Et l'on ne peut même s'empêcher, tout en souhaitant sincèrement le succès des généreux efforts des ligues anti-alcooliques, de conserver un reste de pitié pour les malheureux qui trouvent dans l'alcool un oubli momentané aux misères humaines. C'est souvent leur malheur, et non leur faute, s'ils tombent dans la dégradation progressive qu'on déplore à trop juste titre.
Mais autant est légitime la campagne contre les boissons distillées, autant, à notre avis, les boissons fermentées devraient trouver grâce devant la rigueur des hygiénistes; et nous pensons que la ligue anti-alcoolique française, pour ne parler que d'elle, compromet d'une façon irrémédiable le résultat qu'elle poursuit, si elle continue à proscrire les boissons fermentées. Qu'un intellectuel dyspeptique ne tolère pas une goutte de vin à ses repas, c'est chose possible, et il fera bien de s'en abstenir; mais proscrire le vin, la bière, le cidre, c'est commettre une faute contre le bon sens. Il y a quelques années, on pouvait dire qu'un litre de vin représentait 100 grammes de mauvais alcool; mais depuis la surproduction des vignes françaises, et depuis qu'on a diminué les droits d'octroi, le vin est devenu une boisson hygiénique, quand elle est prise à petite dose par des gens dont l'estomac n'est pas délabré. Certes, l'ouvrier chargé de famille ferait mieux, comme le lui conseillent les hygiénistes en chambre, de dépenser à l'achat d'aliments azotés, ou hydro-carbonés, le franc qu'il dépense à acheter du vin; mais que deviendrait la vie si elle était soumise aux tyrannies des théoriciens hygiénistes?

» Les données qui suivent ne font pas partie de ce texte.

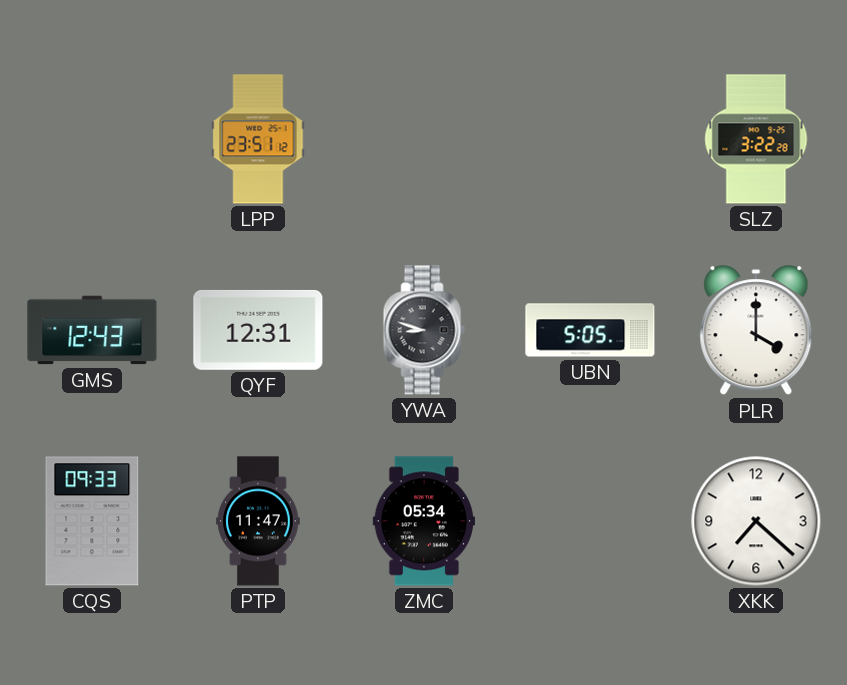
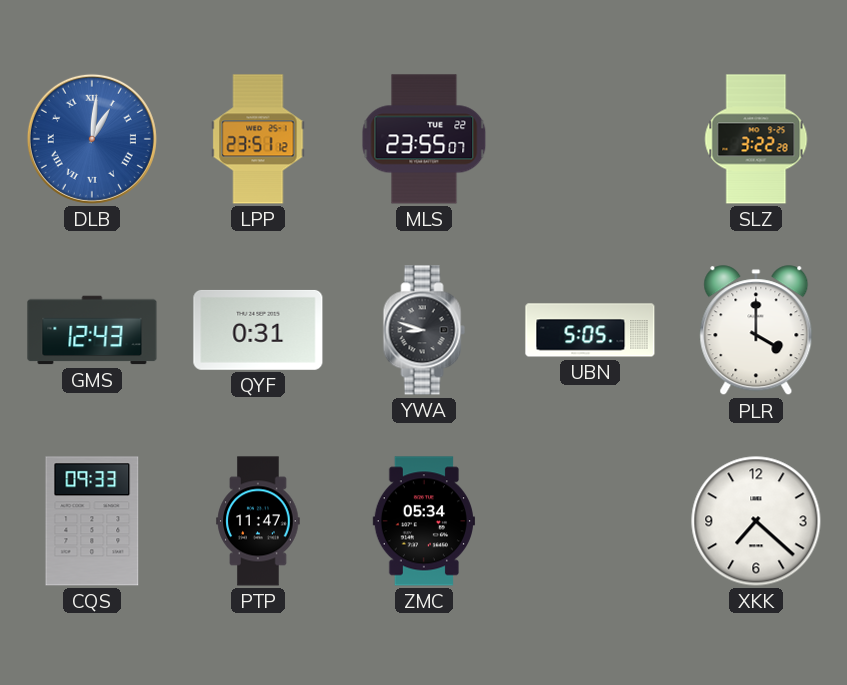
DLB: none -> 1:01
MLS: none -> 23:55
QYF: 12:31 -> 0:31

Pour les soldats, en particulier, il serait à souhaiter que le vin entrât dans la ration réglementaire. Presque tous apprécient énormément le vin, et rien ne leur va plus au coeur que l'attention du chef qui leur octroie aimablement un quart de litre de vin. Malheureusement, il ne faut pas songer avant longtemps à introduire l'usage régulier du vin dans l'armée, à cause de la dépense: si l'on voulait se rappeler que, chaque fois qu'on augmente d'un centime par jour la dépense du soldat français, le budget se trouve grevé d'un million par an, on mettrait fin du coup à toutes les discussions, plus ou moins intéressées, qui font perdre à nos législateurs un temps précieux.
Un esprit chagrin pourrait nous répondre que l'eau stérilisée que l'on donne aux soldats coûte plus cher que le vin, si l'on tient compte du prix d'achat des appareils stérilisateurs, du prix du combustible, et surtout de la répugnance invincible qu'ont les soldats à boire cette eau cuite, presque toujours tiède malgré les soins qu'on met à la refroidir après la stérilisation; mais nous aurions mauvaise grâce à nous associer à ces critiques. Il ne faut décourager les efforts de personne.

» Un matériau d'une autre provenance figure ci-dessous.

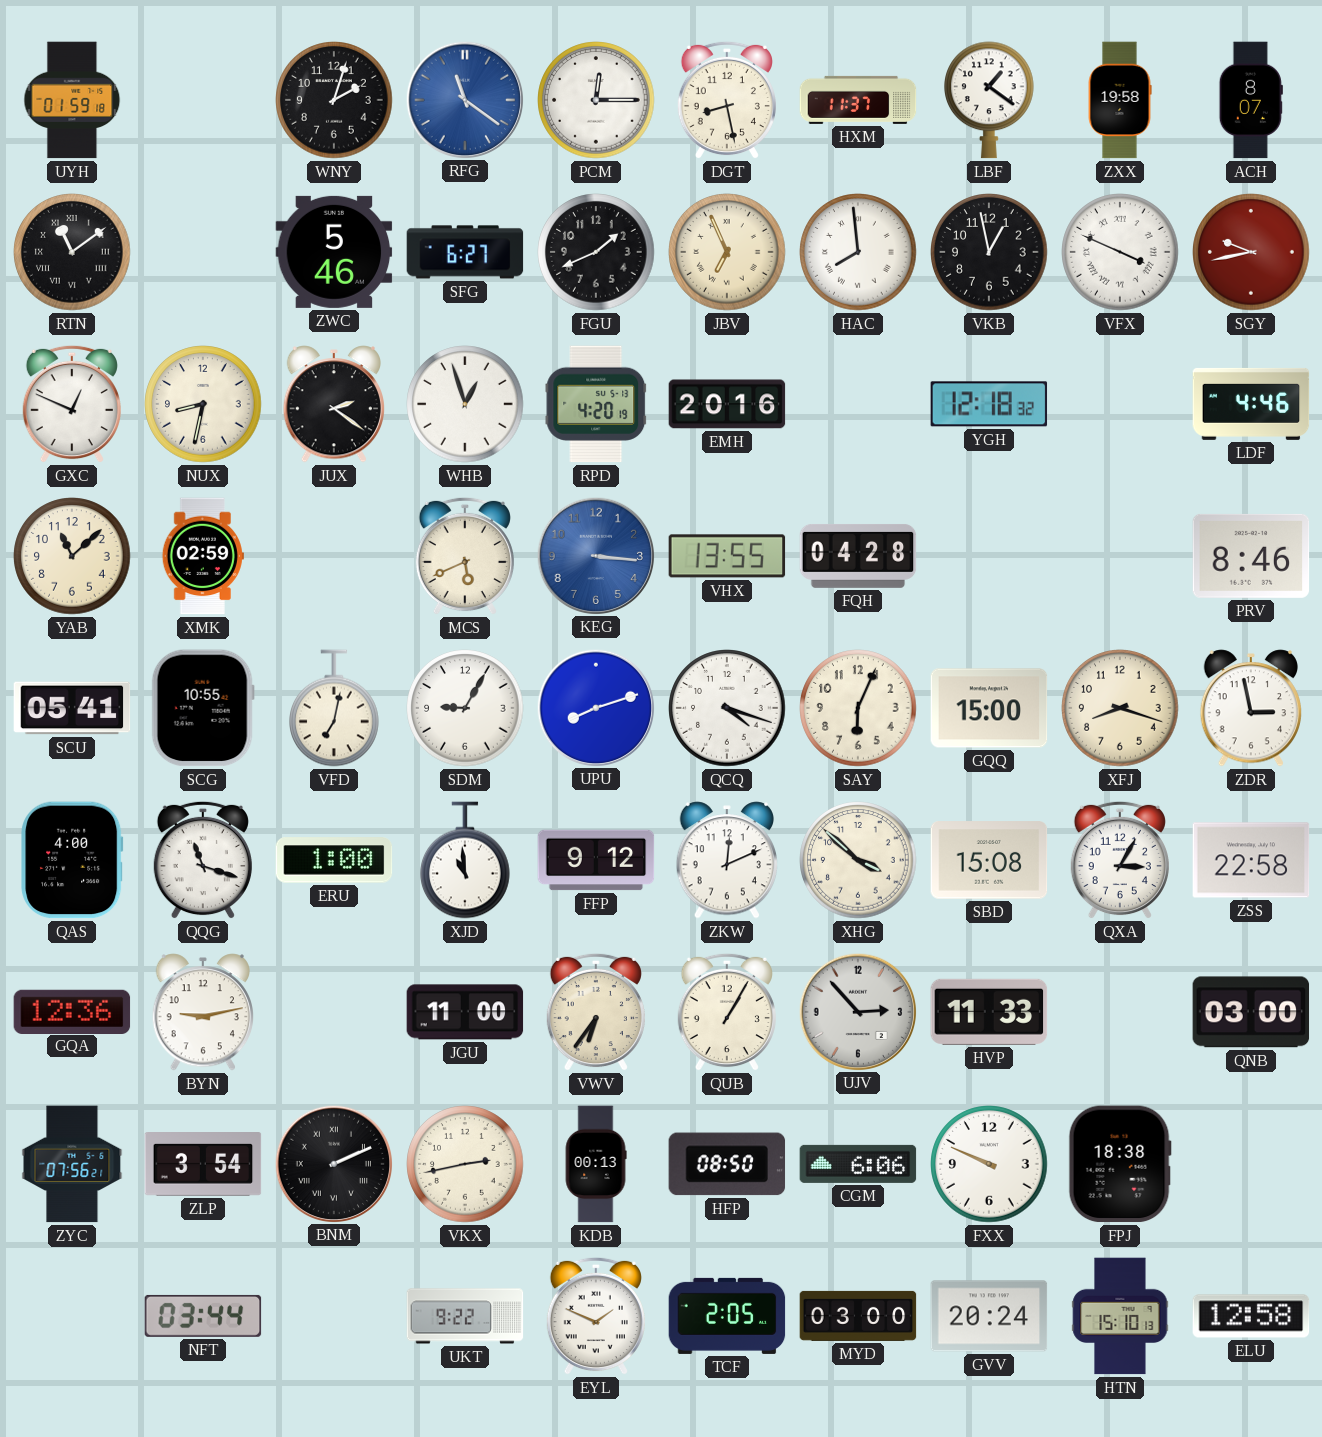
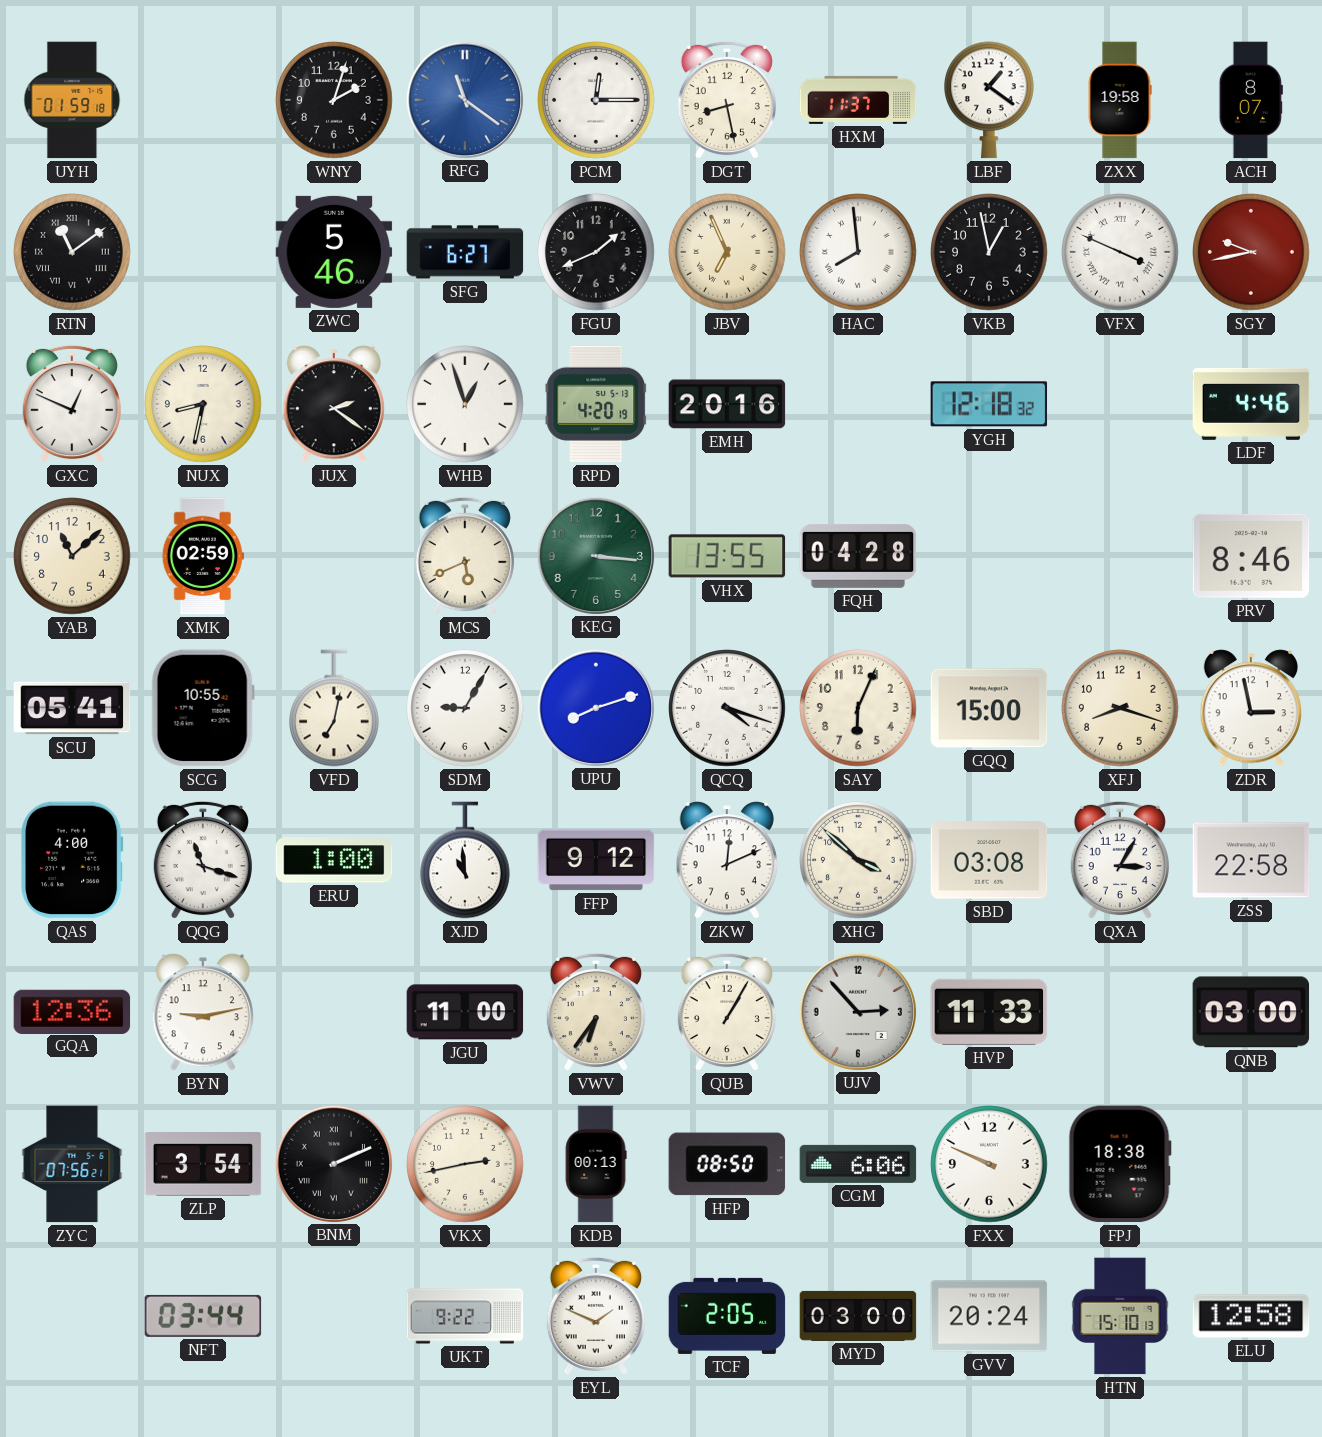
KEG dial: blue -> green
SBD: 15:08 -> 03:08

Je m'empresse d'ajouter que, si le vin est une boisson recommandable pour l'adulte valide, chez le malade le vin et les autres boissons fermentées sont, en général, de véritables toxiques; et c'est par la suspension du vin qu'il faut commencer le traitement de tous les dyspeptiques. Mais quand l'estomac a cessé de protester, quand il s'agit d'aider à la reconstitution du système nerveux, le vin devient un adjuvant utile; et non pas sous une forme pharmaceutique quelconque, mais sous la forme de bon vin naturel peu acide (bordeaux, vin d'Algérie, du Midi, etc.).